SE Asia meeting in disarray over sea dispute with China
PHNOM PENH (Reuters) – Southeast Asian nations have failed to reach agreement on a maritime dispute involving China, ending a foreign ministers’ summit in disarray after Beijing appeared to split the 10 countries over the contentious issue.
The Philippines said in a statement on Friday that it “deplores” the failure of the Association of Southeast Asian Nations (ASEAN) summit to address the worsening row, and criticized Cambodia in unusually strong language for its handling of the issue.

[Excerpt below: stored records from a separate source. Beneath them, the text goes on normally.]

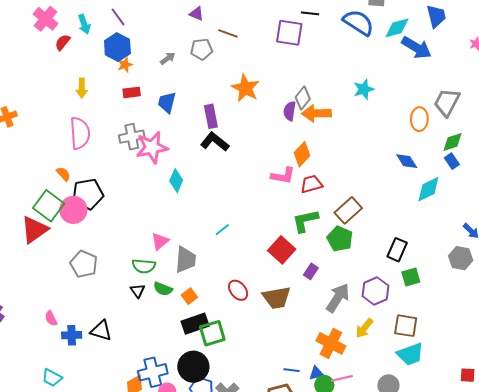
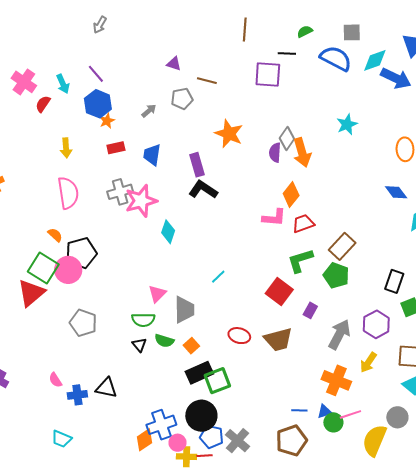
orange arrow: (316, 113) -> (302, 152), turned -100
red ellipse: (238, 290) -> (239, 336), turned -30

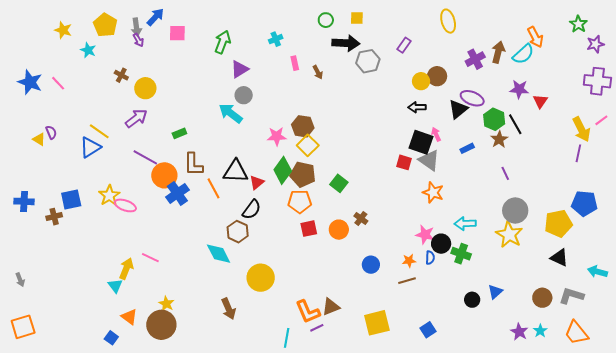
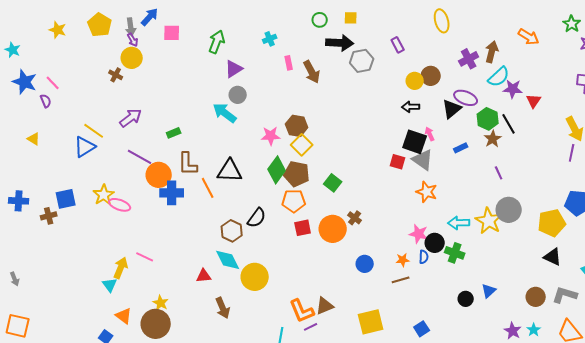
orange arrow: (535, 37) -> (529, 37), turned -30
purple rectangle: (404, 45) -> (398, 45), turned -63
cyan star: (88, 50) -> (13, 50), moved
cyan semicircle: (523, 54) -> (499, 77), moved
brown arrow: (318, 72) -> (312, 72), size x1.6
yellow circle: (145, 88) -> (132, 58), moved
purple semicircle: (51, 132) -> (46, 101), moved
red triangle: (257, 182) -> (204, 276), moved, turned 35
blue cross: (177, 193) -> (172, 193), turned 35
black semicircle: (252, 209) -> (257, 218), moved
orange circle: (339, 230) -> (333, 229), size x1.4
yellow star: (509, 235) -> (489, 221), moved
cyan diamond: (219, 254) -> (228, 260), moved
orange square: (23, 327) -> (18, 326), turned 30

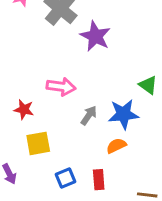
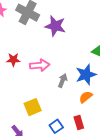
red star: (24, 110) -> (13, 60), moved

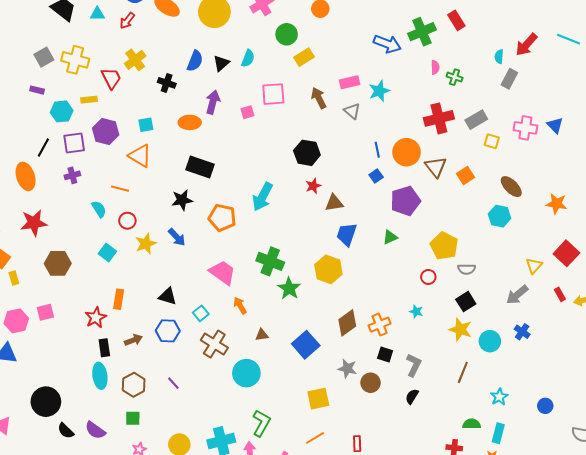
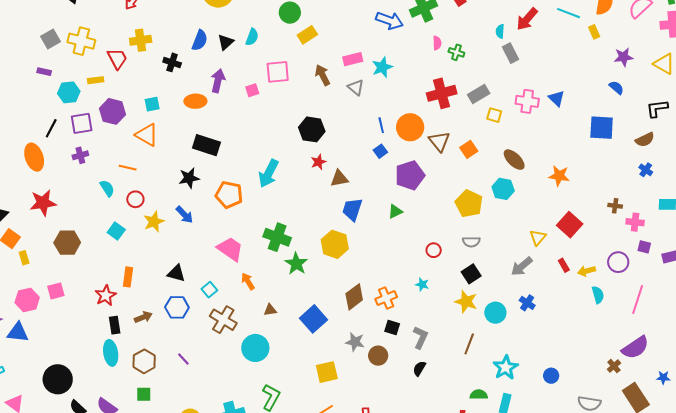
yellow cross: (135, 60) -> (141, 40), turned 30
gray rectangle: (509, 79) -> (511, 53), turned -54
yellow pentagon: (444, 246) -> (469, 204), moved
cyan star: (499, 397) -> (506, 367), size x1.4

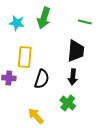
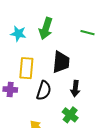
black trapezoid: (76, 51) -> (61, 62), moved

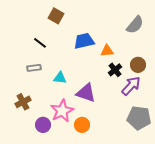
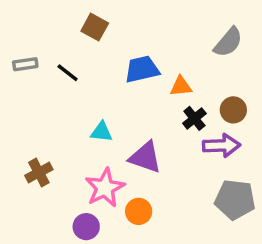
gray rectangle: (34, 68) -> (25, 64), moved
purple arrow: (131, 86) -> (221, 145), turned 45
purple circle: (43, 125) -> (86, 227), moved

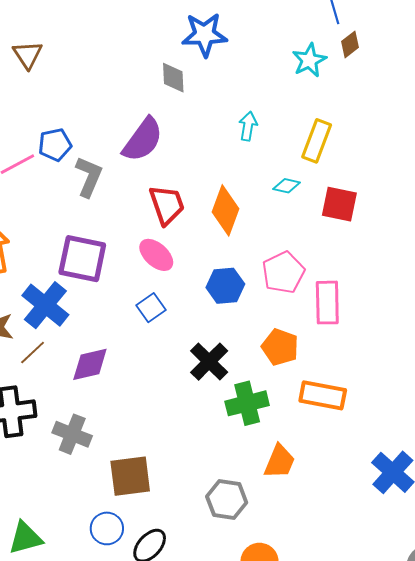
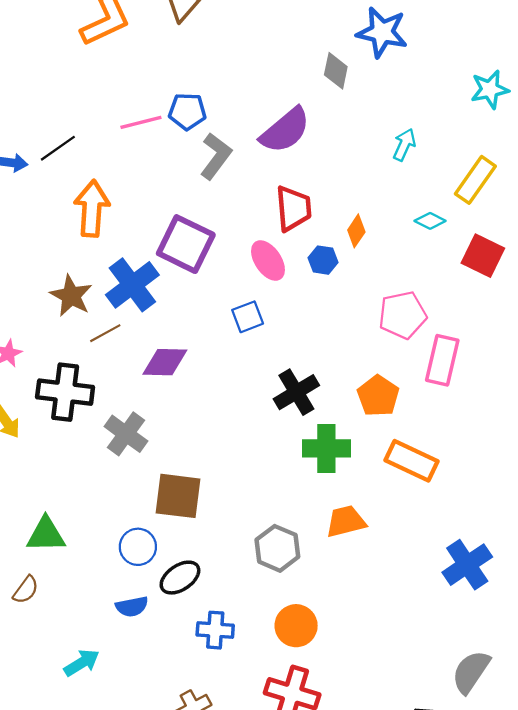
orange diamond: (226, 210) -> (356, 231), size x0.6
blue hexagon: (225, 286) -> (323, 260), moved, size x0.7
orange trapezoid: (280, 462) -> (346, 521), turned -141

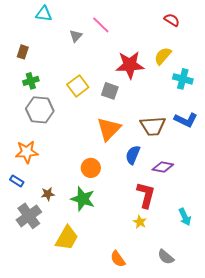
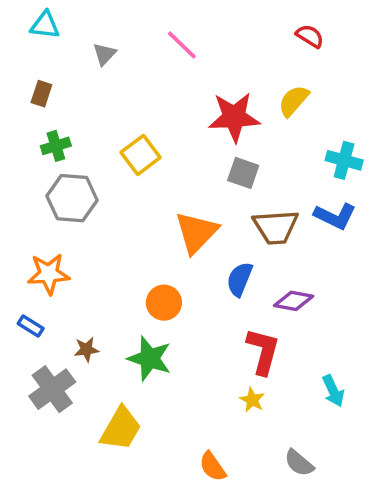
cyan triangle: (44, 14) -> (45, 25), moved
gray triangle: (76, 36) -> (104, 54), moved
cyan cross: (183, 79) -> (344, 160), moved
gray square: (110, 91) -> (243, 173), moved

China has been accused of using its heavy influence over summit chair Cambodia and several other ASEAN members to block regional-level discussions on the issue and attempts to agree a binding maritime Code of Conduct.

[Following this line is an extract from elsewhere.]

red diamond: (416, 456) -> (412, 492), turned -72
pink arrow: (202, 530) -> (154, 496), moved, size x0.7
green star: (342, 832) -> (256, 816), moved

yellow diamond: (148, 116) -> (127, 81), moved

The Philippines said it took “strong exception” to Cambodia’s statement that the non-issuance of a communiqué was due to “bilateral conflict between some ASEAN member states and a neighboring country”.
It said it had only requested that the communiqué mention the recent standoff between Chinese and Philippine ships at the Scarborough Shoal, a horseshoe-shaped reef in waters that both countries claim.
“The Chair has consistently opposed any mention of the Scarborough Shoal at all in the Joint Communiqué and today announced that a Joint Communiqué ‘cannot be issued’,” the Philippine statement said.
The failure to issue a joint statement marks a sharp deterioration in efforts to cool tensions following recent incidents of naval brinkmanship over the oil-rich waters.
China, whose trade and investment ties with Cambodia have surged in recent years, has warned that “external forces” should not get involved in the dispute. Vietnam, Malaysia, Brunei and Taiwan also lay claim to parts of the South China Sea.
The United States has stressed it is neutral in the long-running maritime dispute, despite offering to help boost the Philippines’ decrepit military forces.
U.S. Secretary of State Hillary Clinton played down the deadlock within ASEAN at a news conference in Phnom Penh on Thursday evening.
“I have worked in many multilateral settings, and it is not at all unusual for much more mature organizations to be working on and discussing and even arguing about certain matters past the deadlines in order to try to see if there’s a way forward,” she said.